# Unloading Logs -----getting lazy



## Gary Max (Sep 6, 2013)

I have been playing around getting this thing built. Has to rebuild my whole ramp system and change a few things on the Cherry picker but here's what I came up with. I now unload a log in minutes and don't break my poor old back. The winch is a 4,500.
These 4 pics are of me unloading a walnut log this morning ---- going slow it only takes a couple minutes.


----------



## Nature Man (Sep 6, 2013)

Begs the question of how did you load the log onto your trailer... Chuck


----------



## Gary Max (Sep 6, 2013)

These are from the sawmill------------------ but still a very good question--------me thinks a log arch is next


----------



## SDB777 (Sep 6, 2013)

Few questions about your set-up:

#1: What's your anchor point?
#2: Is this a 12v winch?
#3: If #2 = yes, then what are you using for powering the system?

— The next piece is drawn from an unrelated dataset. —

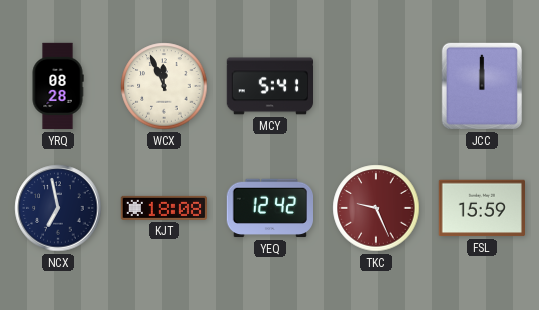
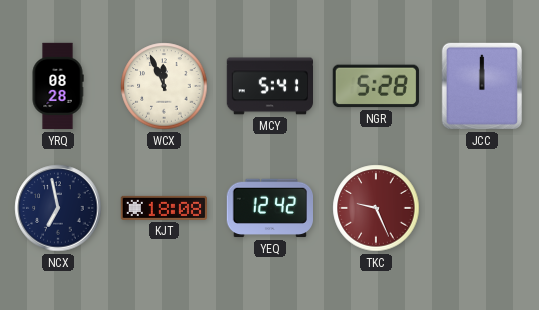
NGR: none -> 5:28
FSL: 15:59 -> none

I am lacking a 'anchor point' for my set-up. And I'd hate to use the front of the truck as one in case anything 'snaps'... Thought about making a permanent 'post' that extends into the Earth, but have thoughts that it will be in the way at some other point.
I have a 12v ATV 3,000lb winch, but I use a pulley to increase the weight/pull, but reduce the speed of pull by two....takes twice as long. Although a freshly charged battery sure doesn't like the pull on a big log, and will typically need a 'rest' to complete the pull....that isn't cool. I was thinking about getting a big 12v charging system and use two batteries...but that defeats the whole K.I.S.S. thing I like to use! And carrying around all that 'stuff' is just as tiring as moving the log to start with!?!?!?!

After my roof is overhead, I'll start working on a gantry system, and be done with it...but until then.





Scott (nice pulling) B


----------



## Gary Max (Sep 6, 2013)

I just move the cherry picker over to the end of the ramps----- see the first pic------ there's a chain holding a snatch block about waste high. Yup I just bought a 12 volt battery for a power. I only unload a couple of logs at a time and it hasn't ran down yet. Before I built this system I was cutting the logs in thirds on the trailer and wrestling them.


----------



## Kevin (Sep 6, 2013)

SDB777 said:


> ... Thought about making a permanent 'post' that extends into the Earth, but have thoughts that it will be in the way at some other point.....



Make it like a gooseneck hitch. When I need my bed my ball just pops out with the pull of a lever in my fenderwell. Make your anchor the same. It wouldn't need to lock. Just sink a 4.5" ID post 4' down and drop something a little smaller down it when you need an anchor. 

Even better and less trouble (than keeping the tube cleaned out) sink a drill stem or something stout into the earth a few feet, and weld a heavy short chain to it. Recess the area with gravel over and make a lid - like an fashioned water valve cover. When you need it remove cover and hook chain to anchor chain and pull trailer out from beneath logs.


----------



## skip (Sep 6, 2013)

log arch sounds like a good idea.....an easier way is better
skip


----------